New York -- Yesterday as I entered Federal Hall in the heart of Wall Street to hear President Barack Obama's speech, a huge crowd gathered outside the building hoping for a glimpse of President Obama. Inside the hall I sat down with 150 Wall Street executives, government officials, including Tim Geithner and Mayor Bloomberg and a few citizen activists, to hear his speech. The activists included Phyllis Salowe-Kaye from New Jersey Citizen Action (NJCA) and other members of Americans for Financial Reform (AFR).
We were hoping to hear a tough speech warning Wall Street to mend its ways and support new regulations to protect consumers. We were not disappointed. A year after the fall of Lehman Brothers, Obama, pointed his finger at big bank presidents and the Gorden Gekkos of Wall Street and said, "I want everybody here to hear my words: We will not go back to the days of reckless behavior and unchecked excess that was at the heart of this crisis, where too many were motivated only by the appetite for quick kills and bloated bonuses."
While Obama made it clear that he strongly supports what I consider the most important reform, the Consumer Financial Protection Agency, (CFPA) HR 3126, its future remains in doubt. CFPA creates a separate standalone agency with the sole mission of protecting consumers. The creation of that agency should be the top priority for Congress. It's the key reform to protect consumers from financial abuse. As Salowe-Kaye said to me, "It's a crazy situation...that if you buy a toxic toaster, you have the Consumer Product Safety Commission to protect you from harm," But there's nothing to protect us from toxic loans."
The CFPA proposed by the president would have broad institutional oversight of enforcement responsibilities for the wide range of financial consumer protection laws already in place, including CRA, and bolsters the chances of passage of the Community Reinvestment Modernization Act of 2009, which now has 50 co-sponsors in the House including New Jersey Rep. Donald M. Payne (D-10th Dist.). This law would expand CRA's reach to non-bank financial institutions. It is common sense to have independent mortgage companies and other non-bank lenders subject to the same rules as banks. All businesses making loans should be subject to the same rules.

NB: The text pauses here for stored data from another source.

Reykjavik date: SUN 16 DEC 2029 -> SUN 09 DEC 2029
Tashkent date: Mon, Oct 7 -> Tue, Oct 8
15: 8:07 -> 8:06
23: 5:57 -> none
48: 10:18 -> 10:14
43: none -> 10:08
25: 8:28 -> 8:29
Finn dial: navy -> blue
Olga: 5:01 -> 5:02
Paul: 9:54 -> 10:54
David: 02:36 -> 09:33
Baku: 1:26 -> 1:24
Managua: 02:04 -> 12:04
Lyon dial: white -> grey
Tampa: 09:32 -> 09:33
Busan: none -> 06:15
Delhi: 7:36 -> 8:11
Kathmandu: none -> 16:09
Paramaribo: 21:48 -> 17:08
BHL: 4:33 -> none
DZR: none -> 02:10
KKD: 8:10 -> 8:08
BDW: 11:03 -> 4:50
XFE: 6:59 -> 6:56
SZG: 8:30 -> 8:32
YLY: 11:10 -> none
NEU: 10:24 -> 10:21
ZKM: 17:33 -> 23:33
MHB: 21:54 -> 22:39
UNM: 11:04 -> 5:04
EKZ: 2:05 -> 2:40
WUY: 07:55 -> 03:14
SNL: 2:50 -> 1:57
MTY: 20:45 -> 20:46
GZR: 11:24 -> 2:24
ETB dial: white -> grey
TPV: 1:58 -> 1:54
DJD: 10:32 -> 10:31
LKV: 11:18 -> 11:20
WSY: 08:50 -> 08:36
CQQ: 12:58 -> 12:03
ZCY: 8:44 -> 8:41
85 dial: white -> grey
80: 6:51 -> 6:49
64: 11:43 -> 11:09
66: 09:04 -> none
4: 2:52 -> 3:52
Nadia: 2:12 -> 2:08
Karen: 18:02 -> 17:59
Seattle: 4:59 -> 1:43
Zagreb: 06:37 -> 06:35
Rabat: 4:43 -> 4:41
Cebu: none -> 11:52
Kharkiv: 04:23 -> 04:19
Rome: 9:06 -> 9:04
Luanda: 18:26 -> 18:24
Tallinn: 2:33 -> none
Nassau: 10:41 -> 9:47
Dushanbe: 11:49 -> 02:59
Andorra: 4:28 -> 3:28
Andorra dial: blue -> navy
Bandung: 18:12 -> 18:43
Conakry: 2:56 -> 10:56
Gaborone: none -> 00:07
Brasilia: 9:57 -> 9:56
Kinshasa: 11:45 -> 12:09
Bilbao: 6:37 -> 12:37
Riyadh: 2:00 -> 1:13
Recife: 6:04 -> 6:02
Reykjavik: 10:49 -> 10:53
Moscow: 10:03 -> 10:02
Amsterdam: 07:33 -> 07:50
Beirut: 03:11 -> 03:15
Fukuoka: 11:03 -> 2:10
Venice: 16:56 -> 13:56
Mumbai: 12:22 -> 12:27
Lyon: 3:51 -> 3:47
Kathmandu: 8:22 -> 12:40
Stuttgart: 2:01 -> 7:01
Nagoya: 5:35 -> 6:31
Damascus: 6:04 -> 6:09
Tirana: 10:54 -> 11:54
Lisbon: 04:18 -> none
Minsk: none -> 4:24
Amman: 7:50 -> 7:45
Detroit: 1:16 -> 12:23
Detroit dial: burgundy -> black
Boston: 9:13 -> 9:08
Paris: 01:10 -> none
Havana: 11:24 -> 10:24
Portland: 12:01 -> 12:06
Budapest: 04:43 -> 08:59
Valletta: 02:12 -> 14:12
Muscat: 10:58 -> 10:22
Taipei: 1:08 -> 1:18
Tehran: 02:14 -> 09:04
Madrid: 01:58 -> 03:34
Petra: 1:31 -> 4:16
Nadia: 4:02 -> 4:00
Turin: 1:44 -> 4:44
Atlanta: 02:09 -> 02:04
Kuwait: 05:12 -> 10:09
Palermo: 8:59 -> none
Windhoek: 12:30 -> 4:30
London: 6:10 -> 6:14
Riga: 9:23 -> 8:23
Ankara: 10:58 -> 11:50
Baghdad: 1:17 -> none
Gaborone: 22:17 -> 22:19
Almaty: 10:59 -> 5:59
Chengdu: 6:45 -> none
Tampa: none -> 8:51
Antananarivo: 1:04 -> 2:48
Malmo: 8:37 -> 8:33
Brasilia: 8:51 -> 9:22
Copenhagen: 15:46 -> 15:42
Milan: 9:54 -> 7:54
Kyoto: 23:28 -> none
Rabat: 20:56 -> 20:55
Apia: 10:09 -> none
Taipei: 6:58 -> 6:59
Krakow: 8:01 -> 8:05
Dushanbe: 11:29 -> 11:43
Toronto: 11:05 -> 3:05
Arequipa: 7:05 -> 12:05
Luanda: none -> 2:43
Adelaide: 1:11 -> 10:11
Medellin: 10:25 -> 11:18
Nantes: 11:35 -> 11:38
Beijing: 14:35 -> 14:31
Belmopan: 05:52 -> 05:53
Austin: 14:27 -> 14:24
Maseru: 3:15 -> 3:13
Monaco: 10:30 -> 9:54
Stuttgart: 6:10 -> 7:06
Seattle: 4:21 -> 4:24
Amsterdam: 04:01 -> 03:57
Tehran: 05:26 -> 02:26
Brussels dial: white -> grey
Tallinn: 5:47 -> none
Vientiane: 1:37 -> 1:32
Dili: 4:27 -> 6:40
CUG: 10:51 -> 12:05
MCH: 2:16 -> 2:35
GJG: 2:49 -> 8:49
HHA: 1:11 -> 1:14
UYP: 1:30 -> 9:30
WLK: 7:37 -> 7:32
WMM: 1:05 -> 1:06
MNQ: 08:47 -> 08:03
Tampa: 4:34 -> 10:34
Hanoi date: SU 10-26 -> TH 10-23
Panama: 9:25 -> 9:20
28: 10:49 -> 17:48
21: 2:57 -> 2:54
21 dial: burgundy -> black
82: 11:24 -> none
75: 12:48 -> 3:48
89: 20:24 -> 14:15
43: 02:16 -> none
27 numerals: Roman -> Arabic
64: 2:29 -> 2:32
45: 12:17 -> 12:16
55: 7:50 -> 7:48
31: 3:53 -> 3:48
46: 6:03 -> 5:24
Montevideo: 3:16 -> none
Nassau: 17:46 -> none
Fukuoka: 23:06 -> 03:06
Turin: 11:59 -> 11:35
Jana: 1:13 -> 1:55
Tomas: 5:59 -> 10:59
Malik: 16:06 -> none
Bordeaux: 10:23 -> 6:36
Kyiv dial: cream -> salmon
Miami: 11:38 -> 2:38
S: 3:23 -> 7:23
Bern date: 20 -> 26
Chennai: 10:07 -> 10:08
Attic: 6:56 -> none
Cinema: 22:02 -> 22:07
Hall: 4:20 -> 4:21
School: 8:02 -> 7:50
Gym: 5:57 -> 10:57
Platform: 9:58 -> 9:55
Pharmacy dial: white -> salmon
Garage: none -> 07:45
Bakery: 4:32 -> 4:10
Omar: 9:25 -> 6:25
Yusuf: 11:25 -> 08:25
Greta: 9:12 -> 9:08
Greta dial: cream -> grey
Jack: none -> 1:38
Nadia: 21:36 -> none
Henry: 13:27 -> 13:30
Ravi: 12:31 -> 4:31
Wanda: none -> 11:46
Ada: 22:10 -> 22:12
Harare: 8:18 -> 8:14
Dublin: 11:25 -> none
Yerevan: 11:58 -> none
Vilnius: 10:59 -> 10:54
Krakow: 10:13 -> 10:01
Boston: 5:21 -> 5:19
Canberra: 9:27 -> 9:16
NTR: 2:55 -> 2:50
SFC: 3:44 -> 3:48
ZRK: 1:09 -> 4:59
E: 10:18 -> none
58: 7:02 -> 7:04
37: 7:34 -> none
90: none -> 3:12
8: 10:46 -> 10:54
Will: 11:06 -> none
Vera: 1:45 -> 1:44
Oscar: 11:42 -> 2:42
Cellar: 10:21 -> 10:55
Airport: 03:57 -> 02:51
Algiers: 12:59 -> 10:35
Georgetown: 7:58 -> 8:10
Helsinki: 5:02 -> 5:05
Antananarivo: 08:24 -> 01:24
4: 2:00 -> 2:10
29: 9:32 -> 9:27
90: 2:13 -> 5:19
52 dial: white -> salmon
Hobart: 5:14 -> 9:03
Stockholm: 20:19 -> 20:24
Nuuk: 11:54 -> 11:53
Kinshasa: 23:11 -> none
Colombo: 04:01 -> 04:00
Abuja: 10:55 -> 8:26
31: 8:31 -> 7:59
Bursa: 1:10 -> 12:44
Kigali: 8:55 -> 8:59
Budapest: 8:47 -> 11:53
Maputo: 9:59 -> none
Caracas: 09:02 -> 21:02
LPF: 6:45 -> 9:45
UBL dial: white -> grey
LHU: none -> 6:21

Community Reinvestment Act CRA is one of the most important laws for building wealth and revitalizing neighborhoods. It helps keep banks honest by making them report specific loan data for low- and moderate-income neighborhoods, ensuring that consumers in traditionally underserved communities have access to safe, sound and affordable mortgages and home equity loans. If the CRA had been applied to those non-bank financial institutions, we would have avoided the present foreclosure and financial crisis.
To make sure financial reform passes quickly, all sorts of groups are joining the Americans for Financial Reform (AFR), a national coalition of more than 200 national, state and local consumer, employee, investor, community and civil rights organizations spearheading a national campaign for real reform in our banking and financial system. The coalition includes USAction, AARP, ACORN, private financial firms like American Income Life Insurance Company, AFL-CIO, Common Cause, Consumer Federation of America, and Public Citizen.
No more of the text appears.